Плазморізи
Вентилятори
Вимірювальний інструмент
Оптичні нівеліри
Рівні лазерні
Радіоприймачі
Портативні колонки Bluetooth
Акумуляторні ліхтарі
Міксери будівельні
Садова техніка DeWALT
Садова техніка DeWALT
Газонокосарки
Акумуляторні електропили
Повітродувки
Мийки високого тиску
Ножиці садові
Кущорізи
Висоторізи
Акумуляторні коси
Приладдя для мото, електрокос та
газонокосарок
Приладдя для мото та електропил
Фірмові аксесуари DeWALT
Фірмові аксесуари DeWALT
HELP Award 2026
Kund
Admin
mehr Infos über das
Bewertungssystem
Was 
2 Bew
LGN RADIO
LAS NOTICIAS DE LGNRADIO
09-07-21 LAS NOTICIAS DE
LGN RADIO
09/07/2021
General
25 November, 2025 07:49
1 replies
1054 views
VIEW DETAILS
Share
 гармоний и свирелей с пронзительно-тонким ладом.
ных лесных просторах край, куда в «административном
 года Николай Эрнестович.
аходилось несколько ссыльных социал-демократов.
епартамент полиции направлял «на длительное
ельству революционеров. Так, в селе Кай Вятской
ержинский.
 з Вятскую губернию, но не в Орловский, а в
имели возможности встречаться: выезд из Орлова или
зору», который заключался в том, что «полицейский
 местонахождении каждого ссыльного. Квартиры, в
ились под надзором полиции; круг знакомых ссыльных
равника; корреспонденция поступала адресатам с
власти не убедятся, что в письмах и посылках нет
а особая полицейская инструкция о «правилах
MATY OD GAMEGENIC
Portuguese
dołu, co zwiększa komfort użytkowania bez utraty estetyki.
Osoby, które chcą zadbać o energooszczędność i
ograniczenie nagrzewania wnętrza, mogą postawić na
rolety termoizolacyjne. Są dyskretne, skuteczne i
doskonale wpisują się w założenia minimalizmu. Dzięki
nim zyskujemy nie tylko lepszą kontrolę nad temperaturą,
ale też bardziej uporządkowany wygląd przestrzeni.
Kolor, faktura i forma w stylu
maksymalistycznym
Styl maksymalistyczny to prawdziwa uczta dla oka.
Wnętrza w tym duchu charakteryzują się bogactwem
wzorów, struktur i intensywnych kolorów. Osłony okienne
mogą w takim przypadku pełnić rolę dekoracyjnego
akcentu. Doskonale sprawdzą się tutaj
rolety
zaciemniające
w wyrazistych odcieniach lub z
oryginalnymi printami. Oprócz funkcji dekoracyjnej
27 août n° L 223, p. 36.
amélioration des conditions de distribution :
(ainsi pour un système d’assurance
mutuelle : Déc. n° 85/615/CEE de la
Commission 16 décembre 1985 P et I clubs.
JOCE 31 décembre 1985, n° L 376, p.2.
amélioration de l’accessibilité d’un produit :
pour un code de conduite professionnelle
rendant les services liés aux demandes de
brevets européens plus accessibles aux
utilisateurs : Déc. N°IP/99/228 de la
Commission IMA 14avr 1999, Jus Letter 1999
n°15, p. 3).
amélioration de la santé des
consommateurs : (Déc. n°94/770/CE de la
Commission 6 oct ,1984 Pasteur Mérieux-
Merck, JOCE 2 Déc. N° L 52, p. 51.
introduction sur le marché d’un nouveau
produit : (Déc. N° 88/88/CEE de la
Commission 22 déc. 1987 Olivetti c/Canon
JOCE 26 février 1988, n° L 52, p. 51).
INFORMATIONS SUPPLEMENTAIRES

_ _ _

#### Action item
Write out the material exactly as given.

#### Answer box
Плазморізи
Вентилятори
Вимірювальний інструмент
Оптичні нівеліри
Рівні лазерні
Радіоприймачі
Портативні колонки Bluetooth
Акумуляторні ліхтарі
Міксери будівельні
Садова техніка DeWALT
Садова техніка DeWALT
Газонокосарки
Акумуляторні електропили
Повітродувки
Мийки високого тиску
Ножиці садові
Кущорізи
Висоторізи
Акумуляторні коси
Приладдя для мото, електрокос та
газонокосарок
Приладдя для мото та електропил
Фірмові аксесуари DeWALT
Фірмові аксесуари DeWALT
HELP Award 2026
Kund
Admin
mehr Infos über das
Bewertungssystem
Was 
2 Bew
LGN RADIO
LAS NOTICIAS DE LGNRADIO
09-07-21 LAS NOTICIAS DE
LGN RADIO
09/07/2021
General
25 November, 2025 07:49
1 replies
1054 views
VIEW DETAILS
Share
 гармоний и свирелей с пронзительно-тонким ладом.
ных лесных просторах край, куда в «административном
 года Николай Эрнестович.
аходилось несколько ссыльных социал-демократов.
епартамент полиции направлял «на длительное
ельству революционеров. Так, в селе Кай Вятской
ержинский.
 з Вятскую губернию, но не в Орловский, а в
имели возможности встречаться: выезд из Орлова или
зору», который заключался в том, что «полицейский
 местонахождении каждого ссыльного. Квартиры, в
ились под надзором полиции; круг знакомых ссыльных
равника; корреспонденция поступала адресатам с
власти не убедятся, что в письмах и посылках нет
а особая полицейская инструкция о «правилах
MATY OD GAMEGENIC
Portuguese
dołu, co zwiększa komfort użytkowania bez utraty estetyki.
Osoby, które chcą zadbać o energooszczędność i
ograniczenie nagrzewania wnętrza, mogą postawić na
rolety termoizolacyjne. Są dyskretne, skuteczne i
doskonale wpisują się w założenia minimalizmu. Dzięki
nim zyskujemy nie tylko lepszą kontrolę nad temperaturą,
ale też bardziej uporządkowany wygląd przestrzeni.
Kolor, faktura i forma w stylu
maksymalistycznym
Styl maksymalistyczny to prawdziwa uczta dla oka.
Wnętrza w tym duchu charakteryzują się bogactwem
wzorów, struktur i intensywnych kolorów. Osłony okienne
mogą w takim przypadku pełnić rolę dekoracyjnego
akcentu. Doskonale sprawdzą się tutaj
rolety
zaciemniające
w wyrazistych odcieniach lub z
oryginalnymi printami. Oprócz funkcji dekoracyjnej
27 août n° L 223, p. 36.
amélioration des conditions de distribution :
(ainsi pour un système d’assurance
mutuelle : Déc. n° 85/615/CEE de la
Commission 16 décembre 1985 P et I clubs.
JOCE 31 décembre 1985, n° L 376, p.2.
amélioration de l’accessibilité d’un produit :
pour un code de conduite professionnelle
rendant les services liés aux demandes de
brevets européens plus accessibles aux
utilisateurs : Déc. N°IP/99/228 de la
Commission IMA 14avr 1999, Jus Letter 1999
n°15, p. 3).
amélioration de la santé des
consommateurs : (Déc. n°94/770/CE de la
Commission 6 oct ,1984 Pasteur Mérieux-
Merck, JOCE 2 Déc. N° L 52, p. 51.
introduction sur le marché d’un nouveau
produit : (Déc. N° 88/88/CEE de la
Commission 22 déc. 1987 Olivetti c/Canon
JOCE 26 février 1988, n° L 52, p. 51).
INFORMATIONS SUPPLEMENTAIRES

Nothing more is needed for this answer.